## About this task
Set down each entry below exactly as written, keeping the pictures out.

◆ ◆ ◆ ◆

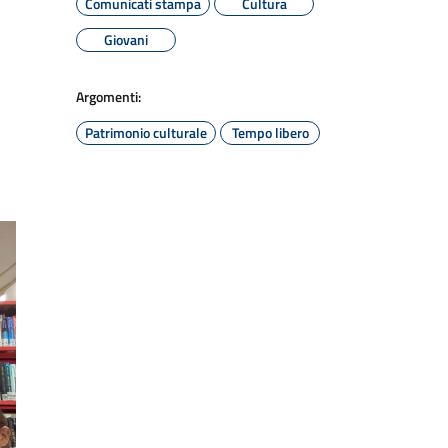
Comunicati stampa
Cultura
Giovani
Argomenti:
Patrimonio culturale
Tempo libero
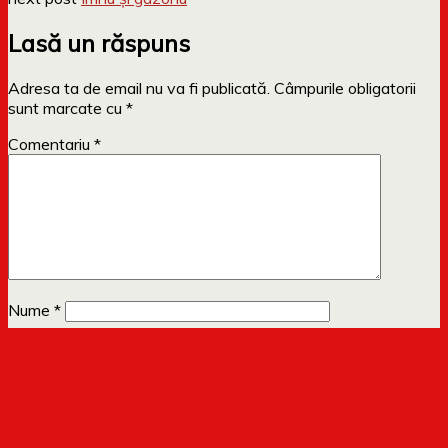
Lasă un răspuns
Adresa ta de email nu va fi publicată.
Câmpurile obligatorii
sunt marcate cu
*
Comentariu
*
Nume
*
Email
*
Site web
Anunță-mă prin email când apar comentarii noi.
Te poti
abona
si fara sa comentezi.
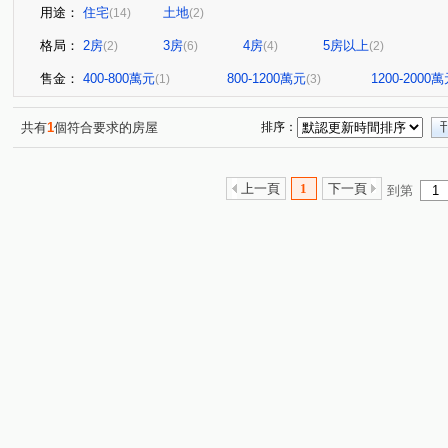
用途：
住宅
土地
(14)
(2)
格局：
2房
3房
4房
5房以上
(2)
(6)
(4)
(2)
售金：
400-800萬元
800-1200萬元
1200-2000
(1)
(3)
共有
1
個符合要求的房屋
排序：
上一頁
1
下一頁
到第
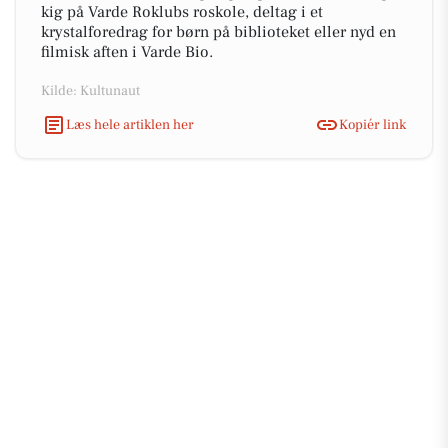
kig på Varde Roklubs roskole, deltag i et
krystalforedrag for børn på biblioteket eller nyd en
filmisk aften i Varde Bio.
Kilde: Kultunaut
Læs hele artiklen her
Kopiér link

◆ ◆ ◆ ◆

## Response to this exercise
Comunicati stampa
Cultura
Giovani
Argomenti:
Patrimonio culturale
Tempo libero
Lasă un răspuns
Adresa ta de email nu va fi publicată.
Câmpurile obligatorii
sunt marcate cu
*
Comentariu
*
Nume
*
Email
*
Site web
Anunță-mă prin email când apar comentarii noi.
Te poti
abona
si fara sa comentezi.
用途：
住宅
土地
(14)
(2)
格局：
2房
3房
4房
5房以上
(2)
(6)
(4)
(2)
售金：
400-800萬元
800-1200萬元
1200-2000
(1)
(3)
共有
1
個符合要求的房屋
排序：
上一頁
1
下一頁
到第
kig på Varde Roklubs roskole, deltag i et
krystalforedrag for børn på biblioteket eller nyd en
filmisk aften i Varde Bio.
Kilde: Kultunaut
Læs hele artiklen her
Kopiér link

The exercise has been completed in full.